SuttaCentral Voice Assistant

karl_lew · November 24, 2018, 8:22pm

All AWS Polly voices rely on machine learning to infer cadence, inflection and pronunciation from context. These AI voices do an amazing job for their target languages, but still struggle with homographs that they have not been trained on. One classic example in the suttas is “lives” as in “my past lives” and “he lives now”. The AI voices understand the patterns of grammar usually but not always. Like us, they fail in a quirky, individual way. Unlike us, they cannot be fixed without retraining. Humans can correct their pronunciation adaptively. The AI voices would need to be entirely retrained to handle new subtleties. The AI voices would literally have to relearn everything for which they have already been trained along with whatever additional corrections are needed. Amazon is in charge of training the voices and would no doubt hesitate at the rather large expense and risk of retraining any existing voice. The risk is of negative impact to all existing voice applications globally. Not just our risk, but risk to everybody in the world using AWS voices.

Because the training of ML voices involves phrases and/or sentences (i.e., not just individual words), the pronunciation of an individual word is affected by surrounding words. This leads to inconsistencies in pronunciation of individual words such as desito. These inconsistencies have been quite vexing. I don’t know how to fix them. At best, the only control we have is over letter combinations. I have managed to nudge some words back into a believable universe by changing them slightly–e.g., “kkh” becomes “k.k\u02b0”.

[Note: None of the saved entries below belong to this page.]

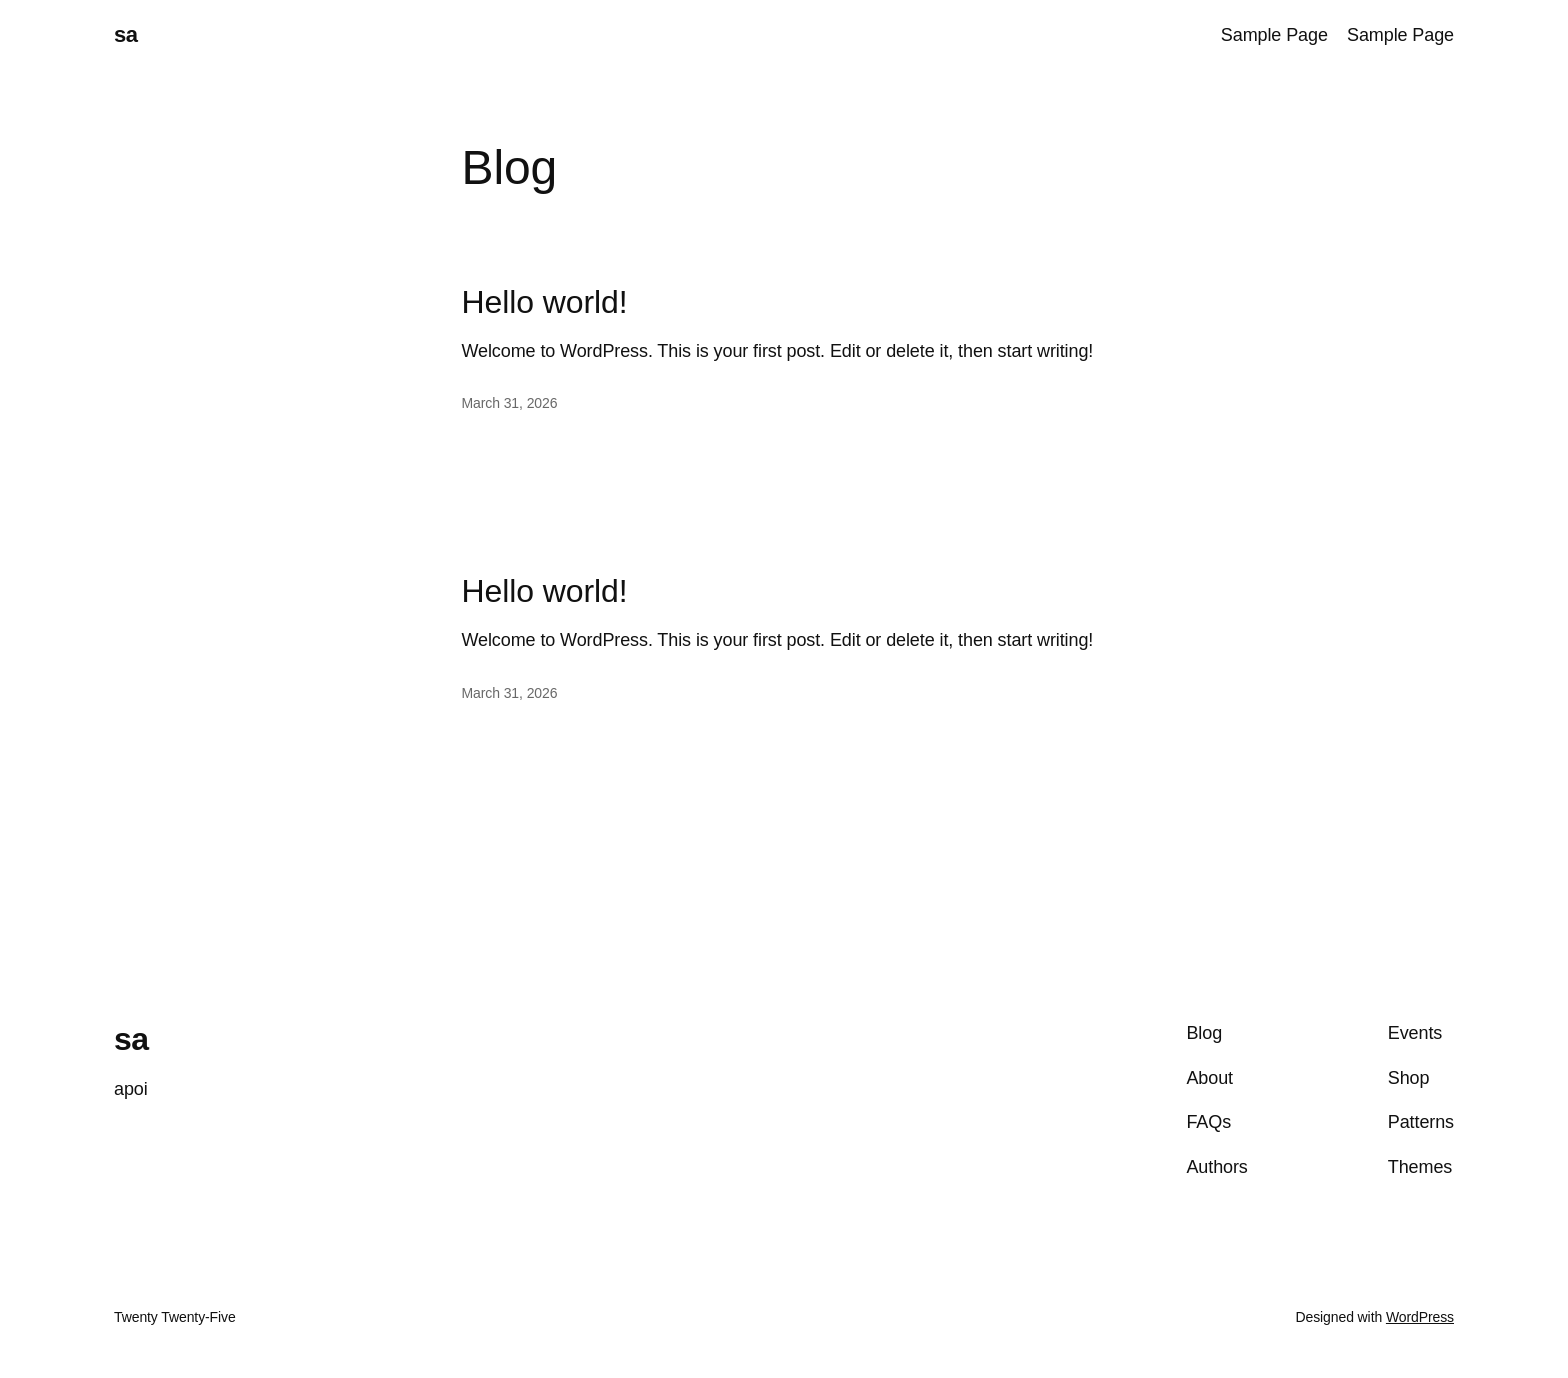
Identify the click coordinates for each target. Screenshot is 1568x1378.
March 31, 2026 (510, 403)
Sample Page (1274, 35)
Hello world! (545, 302)
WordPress (1420, 1317)
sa (125, 34)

The same inconsistency occors with other words that have a short “a” at the end.

Fortunately, consistent mispronunciations are tractable. We’ll need to know the rules for knowing short “a” at the end. Is it every ending “a” or only some? I need the letter combinations for ending “a” that need to be corrected. Once we determine those, Aminah can add them to the Release Plan as bugs.

Aminah, this can perhaps go in the Release Plan as a bug, since it seems to be an “always wrong everywhere” thing. I am really glad we have Sabbamita’s trained ears–I have no idea what Pali should sound like and have been clumsily relying on the internet, not real people speaking around me.

Thank you very much for listening for these. I personally have found the awareness of inconsistencies arises subtly with repeated listening. I listen to DN33 and MN44 regularly, but with more people listening, our coverage will improve.

I’m afraid we may need to grant Russell mercy because of his status as a tourist (like Amy and Raveena) in Pali land. Raveena with her Hindi phonemes tends to be closer if Russell and Amy prove too annoying.

Raveena was trained on and is speaking English with the odd Pali hiccough thrown in. This is why Raveena is generally smoother. Aditi has been trained to speak Hindi or English and is speaking a foreign language (Pali) entirely. This is why Aditi Pali is rough and feels like words stitched together because that is what they are.

All the voices have trouble speaking Pali-only. Raveena sounds even worse than Aditi. And Amy speaking Pali was truly, well, unspeakable–I wouldn’t want to inflict that on anyone. Yes, I share your sad dismay at Aditi’s choppiness–it is not correctable. What we need is an AWS Polly Pali voice tranined with human voice recordings of many Pali phrases. For such to happen, we would need to approach Amazon and request a Pali voice, which would no doubt require a lot of money (millions?), time and effort. Such a request would be feasible with a much larger user base and might happen in Aminah’s lifetime, but perhaps not mine. Do not give up hope for such, but be prepared to wait for the right time.

Consistent mispronunciations due to letter combinations and/or occurring at end/beginning of words are fixable and includable in the Release Plan as bugs. Each mispronunciation takes typically a day to work out. Yes. They are maddening, but that estimate can guide your judgement about value of each correction. Homographs (e.g., “lives”) should be documented in Mispronunciations and will not be fixed.